Front Row L to R: Jonathan Richardson, Brittney Kajdacsi, Carol Mariani, Julia Brown, Joanne Klein
Middle Row L to R: Mike Reddy, Vasso Pappa, Rafah Samir, Kirstin Dion, Gisella Caccone, Beckie Symula, Katy Richards-Hrdlicka
Back Row L to R: Edgar Benavides, Jeff Powell, Ryan Garrick, Jon Beadell, Chaz Hyseni, Jacob Berv
Jeffrey R. Powell did his undergraduate work at the University of Notre Dame where he started working on the mosquito Aedes aegypti under the direction of George B. Craig. In 1969 he went to graduate school at The Rockefeller University where he began empirical population genetics studies of Drosophila under the mentorship of Theodosius Dobzhansky. He obtained his Ph. D. in 1972 from the University of California, Davis, where he moved with Dobzhansky in 1971. He began as an Assistant Professor at Yale in 1972 and has been on the faculty since. He has spent sabbatical leaves at the University of California (Riverside), University of Rome, California Institute of Technology, and Cambridge University. He continues to work on Drosophila and mosquitoes, while initiating in 1991 a research program on genetics of Galápagos tortoises that has taken on a life of its own. His major interests are basic issues of evolutionary genetics and molecular evolution largely using Drosophila as a model organism and application of genetic technologies and concepts to mosquitoes to aid in control of diseases they transmit. He has mentored 17 Ph. D. students to completion, 24 postdoctorals, and >40 undergraduates, as well as hosted six sabbatical visitors.
Katy received her Bachelor of Science, Magna Cum Laude, in Biology from Arizona State University in 2004. For her dissertation research, she focuses on understanding the global origin of a devastating infectious disease to amphibians and how it has changed over time in New England. Chytridiomycosis, an epidermal infection caused by the emerging infectious fungal pathogen Batrachochytrium dendrobatidis (hereafter, Bd), is one of the factors implicated in the worldwide decline of amphibian populations. In the eleven years since Bd's identification, researchers are uncertain where Bd originated from and how it has moved (both spatially and temporally) throughout the world. She uses next generation sequencing technology (Illumina) to identify multiple, new genetic markers and apply them in a series of population genetic analyses to 1) address Bd's global origins and 2) describe how Bd has evolved through time in a focused region of the world, New England. For this second portion of her research she compares Bd's genetic variation from contemporary and museum-preserved DNA from within host (amphibian) tissues.
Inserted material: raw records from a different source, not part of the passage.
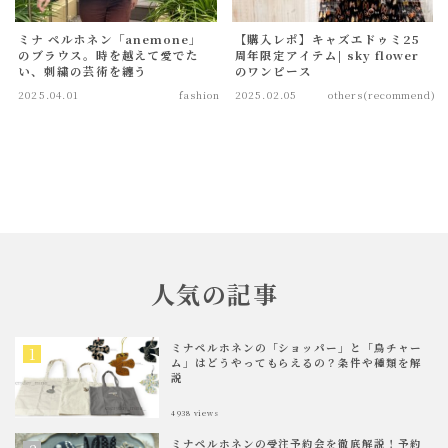
ショルダーバッグ
ミナ ペルホネン「anemone」
【購入レポ】キャズエドゥミ25
toast bag
のブラウス。時を越えて愛でた
周年限定アイテム| sky flower
い、刺繍の芸術を纏う
のワンピース
mini bag
2025.04.01
fashion
2025.02.05
others(recommend)
goods
動物クッション
table ware
others(goods)
人気の記事
others(recommend)
ミナペルホネンの「ショッパー」と「鳥チャー
ム」はどうやってもらえるの？条件や種類を解
all
説
4938
views
言
ミナペルホネンの受注予約会を徹底解説！予約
In her spare time, Kathryn enjoys camping, hiking, mountain biking, and visiting her home state, New Hampshire, with both her husband and dog.
2009 Yale University, M.S., Ecology and Evolutionary Biology
2007 Vanderbilt University, B.S., Ecology, Evolution, and Organismal Biology (High Honors)
The principle aim of her dissertation research is to investigate the ecological and evolutionary history of the mosquito species, Aedes aegypti. Aedes aegypti is the principal worldwide vector of both yellow fever and dengue viruses, and is therefore very important from a public health perspective. Populations of A. aegypti display a huge variety of behavioral and ecological preferences. Through the study of genetic markers in diverse and widespread A. aegypti populations, her research aims to shed light on the propensity of a vector species to adapt to human habitats, and to help elucidate the current distribution of epidemic dengue fever. The three major components of her research are:
1) development and implementation of molecular methods (microsatellites and nuclear DNA sequencing) to describe the worldwide genetic differentiation of A. aegypti populations,
2) use of phylogenetic and coalescent-based analyses to explore the evolutionary history of ecological phenotypes and domesticity, and
3) initial investigations into patterns of vector competence for dengue viruses using a candidate gene approach within a population genetics framework.